What you should know after you form your entity.
You received advice and decided with the help of your legal and tax advisors. You have a new limited partnership or a new limited liability company. Now what? Where you created the new entity to engage in your new business, keeping the entity separate from your personal accounts is crucial to avoid claims of piercing the veil and personal liability for the actions of the company. Where you created the new entity for family wealth creation, management and protection, it is likewise important to remember the entity is separate from you and your other assets.

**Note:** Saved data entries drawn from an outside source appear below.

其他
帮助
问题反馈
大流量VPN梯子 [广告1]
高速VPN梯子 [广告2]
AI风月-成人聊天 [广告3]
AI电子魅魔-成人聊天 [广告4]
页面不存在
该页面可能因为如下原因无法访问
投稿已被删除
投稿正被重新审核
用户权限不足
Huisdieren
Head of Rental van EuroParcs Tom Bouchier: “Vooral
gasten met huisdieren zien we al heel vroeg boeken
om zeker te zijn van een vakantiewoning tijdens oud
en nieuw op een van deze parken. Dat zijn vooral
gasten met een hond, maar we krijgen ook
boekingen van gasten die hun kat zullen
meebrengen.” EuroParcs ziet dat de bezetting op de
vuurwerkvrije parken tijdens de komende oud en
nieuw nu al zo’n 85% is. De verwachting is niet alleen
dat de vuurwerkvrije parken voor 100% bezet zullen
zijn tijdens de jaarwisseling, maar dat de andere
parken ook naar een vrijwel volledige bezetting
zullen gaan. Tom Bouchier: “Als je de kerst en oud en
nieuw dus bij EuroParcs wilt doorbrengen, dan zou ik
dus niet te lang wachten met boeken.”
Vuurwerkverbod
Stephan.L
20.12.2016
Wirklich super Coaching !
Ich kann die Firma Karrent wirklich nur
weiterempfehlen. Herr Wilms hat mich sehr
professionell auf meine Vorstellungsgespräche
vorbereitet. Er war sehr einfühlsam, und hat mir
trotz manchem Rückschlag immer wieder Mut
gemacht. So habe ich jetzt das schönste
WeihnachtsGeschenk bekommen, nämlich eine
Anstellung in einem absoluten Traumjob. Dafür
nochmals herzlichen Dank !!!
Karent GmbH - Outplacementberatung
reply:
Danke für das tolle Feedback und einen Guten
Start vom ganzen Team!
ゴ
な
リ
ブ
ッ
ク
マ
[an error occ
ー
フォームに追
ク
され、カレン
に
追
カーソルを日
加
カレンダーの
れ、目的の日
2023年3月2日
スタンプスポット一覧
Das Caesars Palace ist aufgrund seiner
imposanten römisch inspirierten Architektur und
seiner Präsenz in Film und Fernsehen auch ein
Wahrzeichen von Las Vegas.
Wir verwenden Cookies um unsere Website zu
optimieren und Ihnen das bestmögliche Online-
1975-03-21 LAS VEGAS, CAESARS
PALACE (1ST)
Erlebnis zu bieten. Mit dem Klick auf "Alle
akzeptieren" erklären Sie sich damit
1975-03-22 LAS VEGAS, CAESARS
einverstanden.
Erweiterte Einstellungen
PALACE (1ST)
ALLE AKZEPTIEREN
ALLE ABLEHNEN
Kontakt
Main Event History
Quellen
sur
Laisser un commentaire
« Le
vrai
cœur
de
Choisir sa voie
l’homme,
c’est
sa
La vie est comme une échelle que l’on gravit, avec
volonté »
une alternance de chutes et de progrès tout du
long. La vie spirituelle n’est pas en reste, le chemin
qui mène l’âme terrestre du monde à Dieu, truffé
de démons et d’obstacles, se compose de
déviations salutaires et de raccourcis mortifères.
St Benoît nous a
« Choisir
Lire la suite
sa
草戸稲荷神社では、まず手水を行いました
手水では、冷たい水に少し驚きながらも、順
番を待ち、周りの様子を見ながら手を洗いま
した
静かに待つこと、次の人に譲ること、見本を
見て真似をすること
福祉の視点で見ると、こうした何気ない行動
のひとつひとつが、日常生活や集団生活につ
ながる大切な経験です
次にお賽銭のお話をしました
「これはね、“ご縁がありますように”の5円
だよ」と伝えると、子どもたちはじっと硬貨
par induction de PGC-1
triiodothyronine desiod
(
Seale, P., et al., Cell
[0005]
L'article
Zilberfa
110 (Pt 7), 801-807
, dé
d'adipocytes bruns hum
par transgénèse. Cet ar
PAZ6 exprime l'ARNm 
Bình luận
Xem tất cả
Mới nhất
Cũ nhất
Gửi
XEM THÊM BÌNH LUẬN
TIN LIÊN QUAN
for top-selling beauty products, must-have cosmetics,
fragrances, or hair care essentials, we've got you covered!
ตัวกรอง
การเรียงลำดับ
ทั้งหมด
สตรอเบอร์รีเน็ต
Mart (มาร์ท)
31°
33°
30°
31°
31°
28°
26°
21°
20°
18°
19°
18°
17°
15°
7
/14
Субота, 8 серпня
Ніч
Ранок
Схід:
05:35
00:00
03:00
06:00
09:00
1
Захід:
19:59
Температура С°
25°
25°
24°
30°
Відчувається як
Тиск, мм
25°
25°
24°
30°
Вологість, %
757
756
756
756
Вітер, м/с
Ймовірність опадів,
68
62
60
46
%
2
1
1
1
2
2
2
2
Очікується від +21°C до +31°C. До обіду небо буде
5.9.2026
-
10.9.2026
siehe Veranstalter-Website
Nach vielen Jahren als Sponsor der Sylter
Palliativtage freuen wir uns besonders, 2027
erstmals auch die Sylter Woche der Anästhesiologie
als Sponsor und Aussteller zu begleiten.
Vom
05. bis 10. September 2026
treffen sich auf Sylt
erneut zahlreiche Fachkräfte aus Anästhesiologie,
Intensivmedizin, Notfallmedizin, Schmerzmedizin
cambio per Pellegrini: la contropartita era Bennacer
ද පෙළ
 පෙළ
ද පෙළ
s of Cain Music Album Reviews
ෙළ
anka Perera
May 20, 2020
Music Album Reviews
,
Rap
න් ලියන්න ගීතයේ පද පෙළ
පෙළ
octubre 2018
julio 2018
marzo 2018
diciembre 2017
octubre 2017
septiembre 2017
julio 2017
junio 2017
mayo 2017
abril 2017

The cases you may hear or read about with negative results for owners, members, partners and taxpayers are often the result of the intermingling of assets and failure to adhere to the legal formalities. Recognizing the entity structure and adhering to the entity requirements is crucial to obtain the benefits the entity achieved.
The dangers of ignoring the structure and requirements may be disastrous to your business, family or estate plan. Adhering to the structure and requirements is easy.
Remember the entity account is not your own personal checkbook. These funds belong to the entity and should only pay entity related items. If you need to obtain funds from the entity do so under a plan of distribution made equitably to all entity owners, partners, or members. Open bank accounts in the entity name using the entity’s tax identification numbers. The checks for the entity’s bank account should clearly show the name of the entity and its address. The signature line for the check should clearly demonstrate that you or whoever has signing authority for the entity signs the checks as an authorized representative of the entity. As a casual observer looks at the checks it should be obvious that the check was signed in a representative capacity and not in personal capacity. This is most easily accomplished by adding the entity name above the signature line and then the word “by” in front of the signature line and the phrase “authorized agent” or something similar printed under the signature line.
Remember to keep your personal assets separate from the entity assets. An implied agreement allowing you to use assets of the entity like a vacation home or an automobile without paying fair market value rent can cause all assets of the entity characterized as your personal assets. This can cause harsh consequences dealing with creditors of the entity and taxation to you instead of the entity.
Distributions from the entity must be pro rata to the partners or members according to their ownership percentage interests by the date of the distribution. If your Partnership is owned 1% by a Limited Liability Company General Partner which your trust owns, 79% limited partnership interest by your Living Trust, and 20% limited partnership interest by an irrevocable Gifting Trust, and you wish to receive $10,000 from the Partnership, then a total distribution of $12,500 must be made from the Partnership. One percent or $125 will be paid to the LLC General Partner (and may be immediately thereafter redistributed to your trust if it owns the LLC), 79% or $9,875 will be paid to your Living Trust, and $2,500 will be paid to the Gifting Trust.
If a distribution to all owners is not desired, then withdrawal of funds from the entity may be documented as a loan. Documentation is critical. To satisfy the Internal Revenue Service, creditors, and other owners, a promissory note or similar instrument must memorialize the loan. The loan may be secured or unsecured but must include interest and repayment requirements. Then repayment must be made and documented according to the loan instrument. Discussions with your legal and tax advisors will help you decide what terms and conditions should be included.
If you manage the entity’s assets or provide other valuable service to the entity, the entity may pay you compensation for your service. If the entity pays you compensation for services rendered, then appropriate employment taxes must be paid on the compensation paid to you.
If you wish to make additional contributions of cash or other property to the entity, document the contributions. Adjustments in the ownership interests must be made in the entity records. Your tax and legal advisors can help you with this adjustment. Likewise, if you make gifts of entity ownership interests, you must document the gift on the entity’s records. Often, owners make gifts of ownership interests for estate or income tax purposes. Consult your legal and tax advisors to assure the gift is appropriate to accomplish your desired purpose. Then document the gift to assure it is accomplished properly.
To properly account for the value of the gift of an entity interest, you may need to have an appraisal of the entity interest. This differs from appraising the property owned by the entity. The owners of the entity do not own the entity’s property. You may need to have an appraisal of the entity’s property and then an appraisal of the value of the entity’s ownership interests. The appraisal should be accomplished by a qualified appraiser with experience valuing entity interests. You want to assure the appraiser accounts for fair market value discounts that may be available like lack of control or lack of marketability.
Owners often time their gifts of entity interests to straddle the calendar year. This allows owners to pay for a single appraisal and make annual gifts in two calendar years. You must make the gifts of ownership interest within a reasonable time of the appraisal. You most efficiently use the cost of the appraisal when you get two years of annual gifting from one appraisal. You do this by making a gift of ownership interests effective by December 31 and another gift of ownership interests on or after/January 1.
This is not an exhaustive list but adhering to these guidelines will put you well on your way to maintaining the integrity of your new entity.